- **Required action**:
The answer must consist of every line in the data below that holds the word "internasional".

#### Data under study

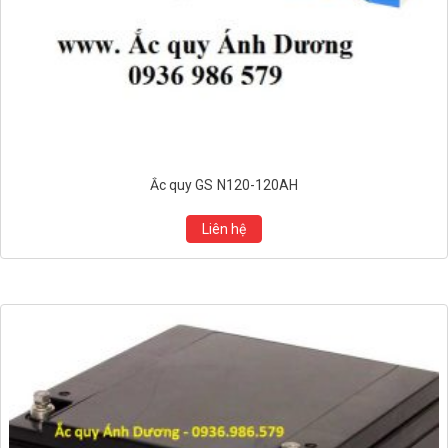
Ắc quy GS N120-120AH
Liên hệ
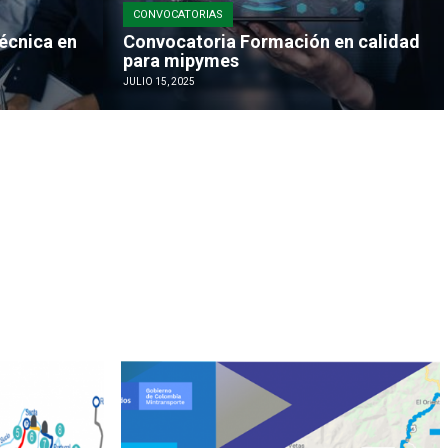
CONVOCATORIAS
écnica en
Convocatoria Formación en calidad
para mipymes
JULIO 15, 2025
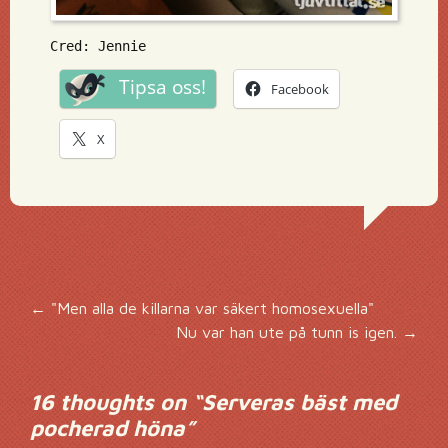
Cred: Jennie
Tipsa oss!
Facebook
X
Inläggsnavigering
←
"Men alla de killarna var säkert homosexuella"
Nu var han ute på tunn is igen.
→
16 thoughts on “
Serveras bäst med
pocherad höna
”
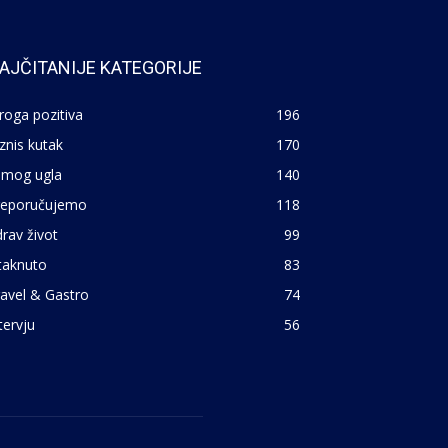
AJČITANIJE KATEGORIJE
roga pozitiva
196
znis kutak
170
 mog ugla
140
reporučujemo
118
rav život
99
taknuto
83
avel & Gastro
74
tervju
56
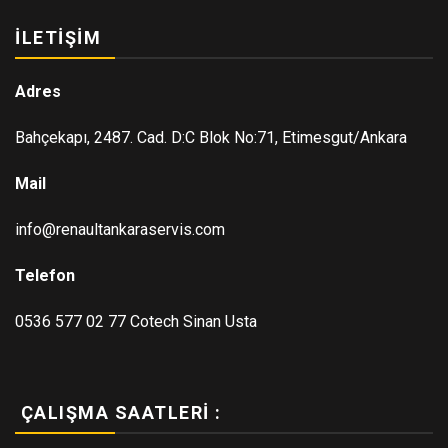
İLETIŞIM
Adres
Bahçekapı, 2487. Cad. D:C Blok No:71, Etimesgut/Ankara
Mail
info@renaultankaraservis.com
Telefon
0536 577 02 77 Cotech Sinan Usta
ÇALIŞMA SAATLERI :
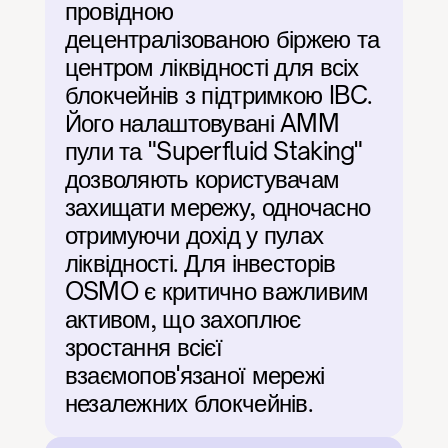
провідною 
децентралізованою біржею та 
центром ліквідності для всіх 
блокчейнів з підтримкою IBC. 
Його налаштовувані AMM 
пули та "Superfluid Staking" 
дозволяють користувачам 
захищати мережу, одночасно 
отримуючи дохід у пулах 
ліквідності. Для інвесторів 
OSMO є критично важливим 
активом, що захоплює 
зростання всієї 
взаємопов'язаної мережі 
незалежних блокчейнів.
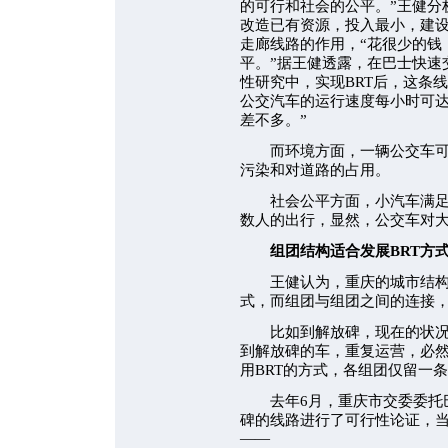
的可行和社会的公平。”王健分
改造已有资源，投入最小，建
走廊线路的作用，“花很少的钱
平。”据王健透露，在巴士快速
性研究中，实现BRT后，这条线路
公交汽车的运行速度每小时可达2
差不多。”
而环境方面，一辆公交车可以取
污染和对道路的占用。
社会公平方面，小汽车满足的
数人的出行，显然，公交车对
组团结构适合发展BRT方
王健认为，重庆的城市结构是
式，而组团与组团之间的连接，
比如到解放碑，现在的状况是
到解放碑的车，重复运营，必
用BRT的方式，各组团仅留一
去年6月，重庆市交委委托巴
碑的线路进行了可行性论证，
——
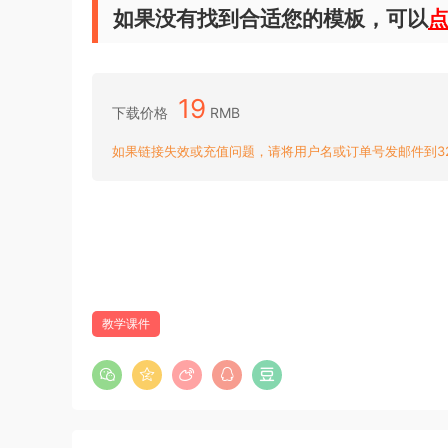
如果没有找到合适您的模板，可以
19
下载价格
RMB
如果链接失效或充值问题，请将用户名或订单号发邮件到3204
教学课件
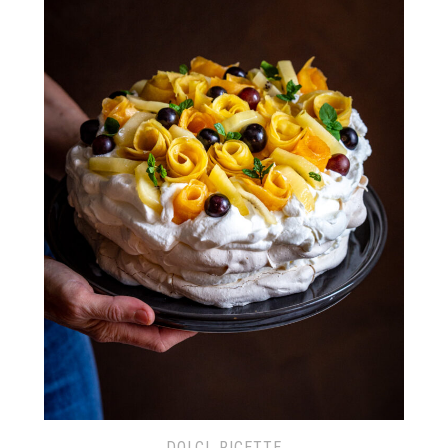
DOLCI
,
RICETTE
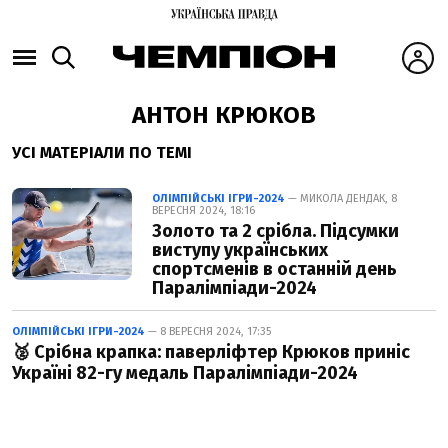
АНТОН КРЮКОВ
УСІ МАТЕРІАЛИ ПО ТЕМІ
ОЛІМПІЙСЬКІ ІГРИ-2024
— МИКОЛА ДЕНДАК, 8
ВЕРЕСНЯ 2024, 18:16
Золото та 2 срібла. Підсумки
виступу українських
спортсменів в останній день
Паралімпіади-2024
ОЛІМПІЙСЬКІ ІГРИ-2024
— 8 ВЕРЕСНЯ 2024, 17:35
🥈 Срібна крапка: паверліфтер Крюков приніс
Україні 82-гу медаль Паралімпіади-2024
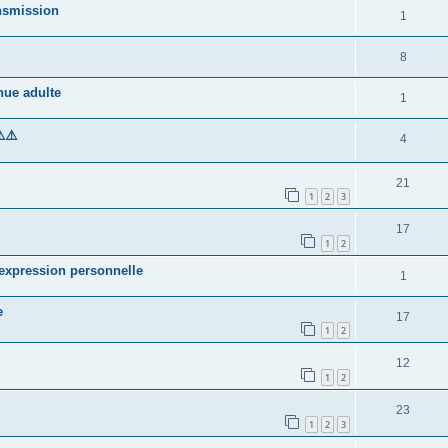
ansmission
1
8
ue adulte
1
️⚠️
4
21
1
2
3
17
1
2
 expression personnelle
1
e
17
1
2
12
1
2
23
1
2
3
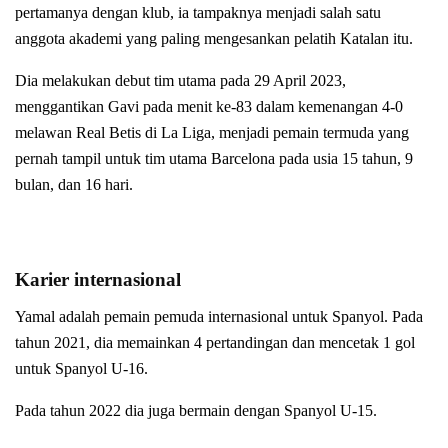
pertamanya dengan klub, ia tampaknya menjadi salah satu
anggota akademi yang paling mengesankan pelatih Katalan itu.
Dia melakukan debut tim utama pada 29 April 2023,
menggantikan Gavi pada menit ke-83 dalam kemenangan 4-0
melawan Real Betis di La Liga, menjadi pemain termuda yang
pernah tampil untuk tim utama Barcelona pada usia 15 tahun, 9
bulan, dan 16 hari.
Karier internasional
Yamal adalah pemain pemuda internasional untuk Spanyol. Pada
tahun 2021, dia memainkan 4 pertandingan dan mencetak 1 gol
untuk Spanyol U-16.
Pada tahun 2022 dia juga bermain dengan Spanyol U-15.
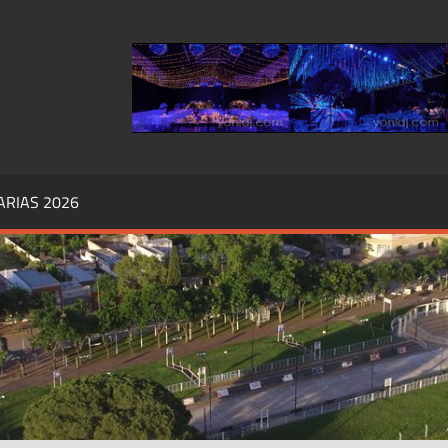
RIAS,
ÓRDOBA
ARIAS 2026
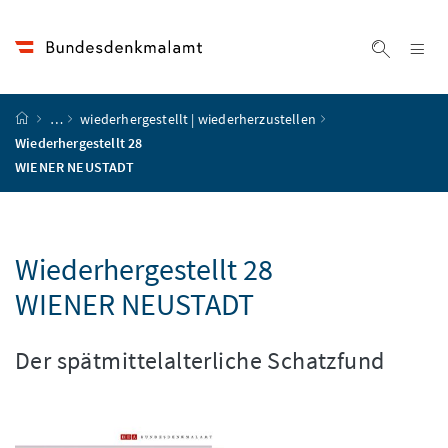
Accesskey
Accesskey
Accesskey
Accesskey
Zum Inhalt
Zum Hauptmenü
Zum Untermenü
Zur Suche
[4]
[1]
[3]
[2]
Na
Suche ei
Startseite
…
wiederhergestellt | wiederherzustellen
Wiederhergestellt 28
WIENER NEUSTADT
Wiederhergestellt 28
WIENER NEUSTADT
Der spätmittelalterliche Schatzfund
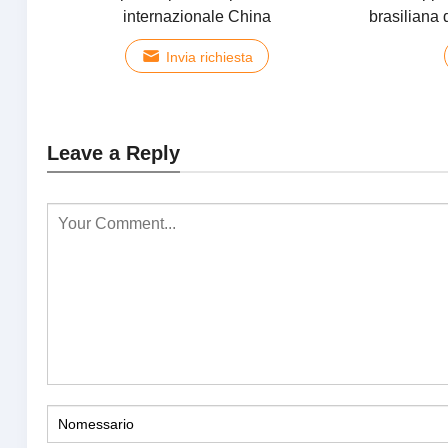
internazionale China
brasiliana
Invia richiesta
Leave a Reply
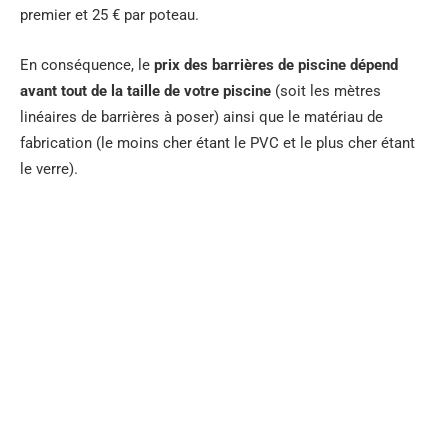
premier et 25 € par poteau.
En conséquence, le
prix des barrières de piscine dépend
avant tout de la taille de votre piscine
(soit les mètres
linéaires de barrières à poser) ainsi que le matériau de
fabrication (le moins cher étant le PVC et le plus cher étant
le verre).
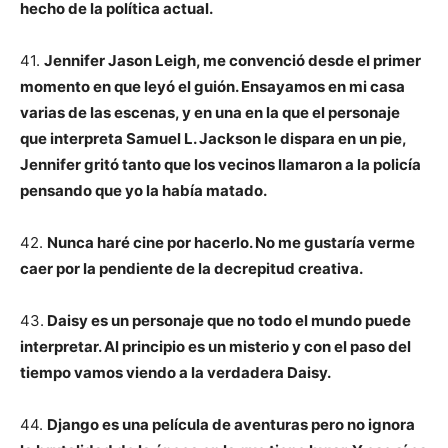
hecho de la política actual.
41.
Jennifer Jason Leigh, me convenció desde el primer
momento en que leyó el guión. Ensayamos en mi casa
varias de las escenas, y en una en la que el personaje
que interpreta Samuel L. Jackson le dispara en un pie,
Jennifer gritó tanto que los vecinos llamaron a la policía
pensando que yo la había matado.
42.
Nunca haré cine por hacerlo. No me gustaría verme
caer por la pendiente de la decrepitud creativa.
43.
Daisy es un personaje que no todo el mundo puede
interpretar. Al principio es un misterio y con el paso del
tiempo vamos viendo a la verdadera Daisy.
44.
Django es una película de aventuras pero no ignora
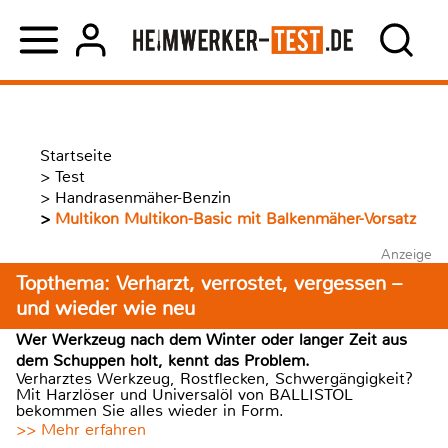
Startseite
>
Test
>
Handrasenmäher-Benzin
>
Multikon Multikon-Basic mit Balkenmäher-Vorsatz
Anzeige
Topthema: Verharzt, verrostet, vergessen –
und wieder wie neu
Wer Werkzeug nach dem Winter oder langer Zeit aus
dem Schuppen holt, kennt das Problem.
Verharztes Werkzeug, Rostflecken, Schwergängigkeit?
Mit Harzlöser und Universalöl von BALLISTOL
bekommen Sie alles wieder in Form.
>> Mehr erfahren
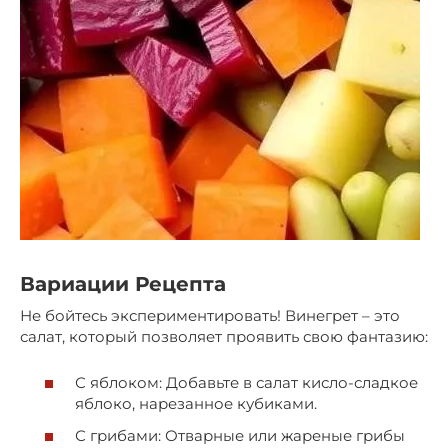
Вариации Рецепта
Не бойтесь экспериментировать! Винегрет – это
салат, который позволяет проявить свою фантазию:
С яблоком: Добавьте в салат кисло-сладкое
яблоко, нарезанное кубиками.
С грибами: Отварные или жареные грибы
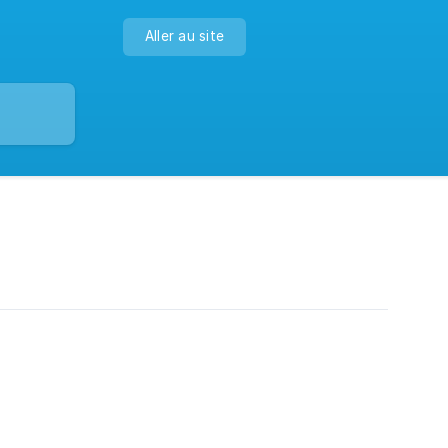
Aller au site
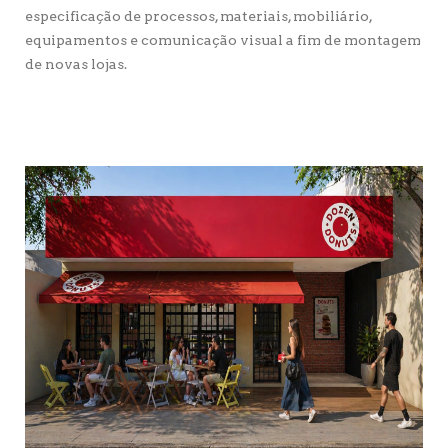
especificação de processos, materiais, mobiliário,
equipamentos e comunicação visual a fim de montagem
de novas lojas.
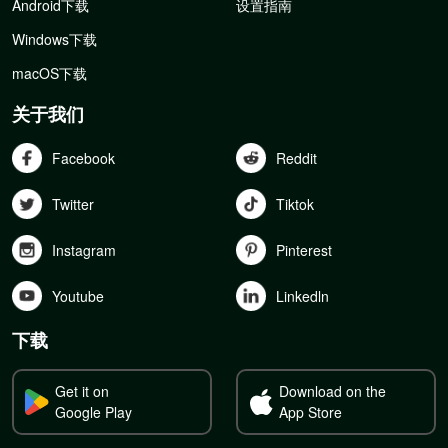
Android下载
设置指南
Windows下载
macOS下载
关于我们
Facebook
Reddit
Twitter
Tiktok
Instagram
Pinterest
Youtube
Linkedln
下载
Get it on
Download on the
Google Play
App Store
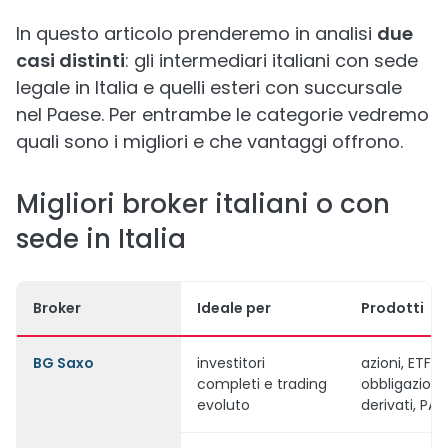
In questo articolo prenderemo in analisi
due
casi distinti
: gli intermediari italiani con sede
legale in Italia e quelli esteri con succursale
nel Paese. Per entrambe le categorie vedremo
quali sono i migliori e che vantaggi offrono.
Migliori broker italiani o con
sede in Italia
Broker
Ideale per
Prodotti
BG Saxo
investitori
azioni, ETF,
completi e trading
obbligazioni,
evoluto
derivati, PAC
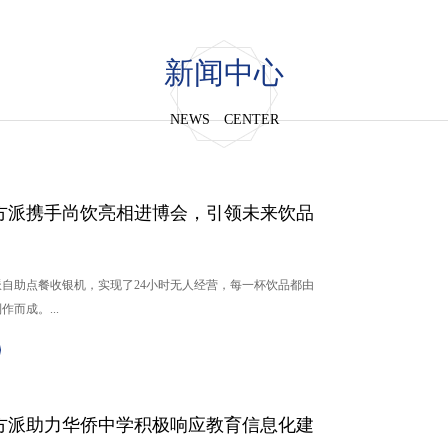
新闻中心
NEWS CENTER
方派携手尚饮亮相进博会，引领未来饮品
自助点餐收银机，实现了24小时无人经营，每一杯饮品都由
而成。...
方派助力华侨中学积极响应教育信息化建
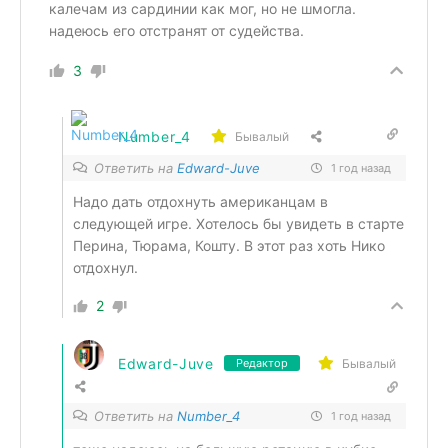
калечам из сардинии как мог, но не шмогла.
надеюсь его отстранят от судейства.
3
Number_4
Бывалый
Ответить на
Edward-Juve
1 год назад
Надо дать отдохнуть американцам в
следующей игре. Хотелось бы увидеть в старте
Перина, Тюрама, Кошту. В этот раз хоть Нико
отдохнул.
2
Edward-Juve
Бывалый
Редактор
Ответить на
Number_4
1 год назад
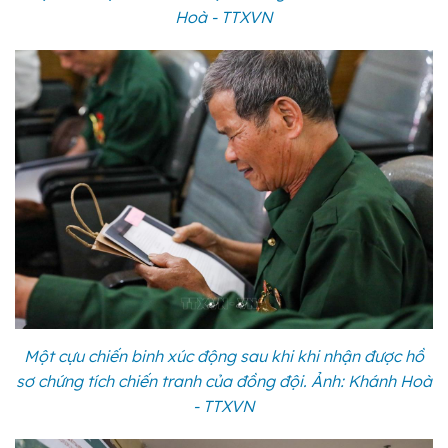
Hoà - TTXVN
Một cựu chiến binh xúc động sau khi khi nhận được hồ
sơ chứng tích chiến tranh của đồng đội. Ảnh: Khánh Hoà
- TTXVN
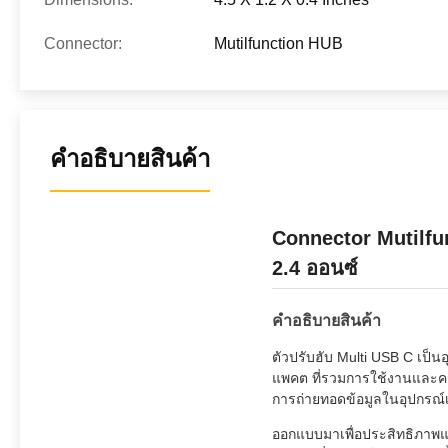
Connector:
Mutilfunction HUB
คําอธิบายสินค้า
Connector Mutilfu
2.4 ออนซ์
คําอธิบายสินค้า
ตัวปรับฮับ Multi USB C เป็
แพคต ที่รวมการใช้งานและควา
การถ่ายทอดข้อมูลในอุปกรณ์เ
ออกแบบมาเพื่อประสิทธิภาพ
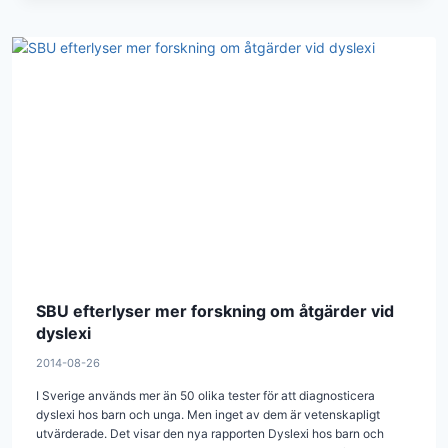
SBU efterlyser mer forskning om åtgärder vid
dyslexi
2014-08-26
I Sverige används mer än 50 olika tester för att diagnosticera
dyslexi hos barn och unga. Men inget av dem är vetenskapligt
utvärderade. Det visar den nya rapporten Dyslexi hos barn och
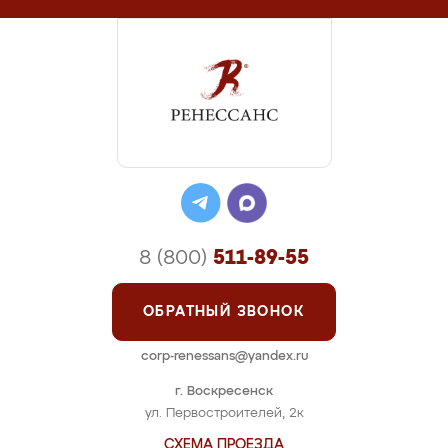
8 (800)
511-89-55
ОБРАТНЫЙ ЗВОНОК
corp-renessans@yandex.ru
г. Воскресенск
ул. Первостроителей, 2к
СХЕМА ПРОЕЗДА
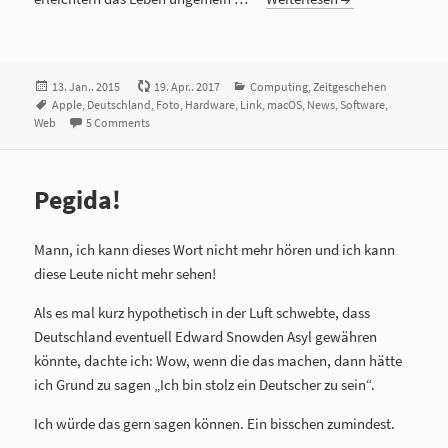
Veröffentlicht
13. Jan.. 2015
19. Apr.. 2017
Kategorien
Computing
,
Zeitgeschehen
am
Tags
Apple
,
Deutschland
,
Foto
,
Hardware
,
Link
,
macOS
,
News
,
Software
,
Web
5 Comments
Pegida!
Mann, ich kann dieses Wort nicht mehr hören und ich kann
diese Leute nicht mehr sehen!
Als es mal kurz hypothetisch in der Luft schwebte, dass
Deutschland eventuell Edward Snowden Asyl gewähren
könnte, dachte ich: Wow, wenn die das machen, dann hätte
ich Grund zu sagen „Ich bin stolz ein Deutscher zu sein“.
Ich würde das gern sagen können. Ein bisschen zumindest.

########

- **Result of this exercise**:
Karier internasional
Yamal adalah pemain pemuda internasional untuk Spanyol. Pada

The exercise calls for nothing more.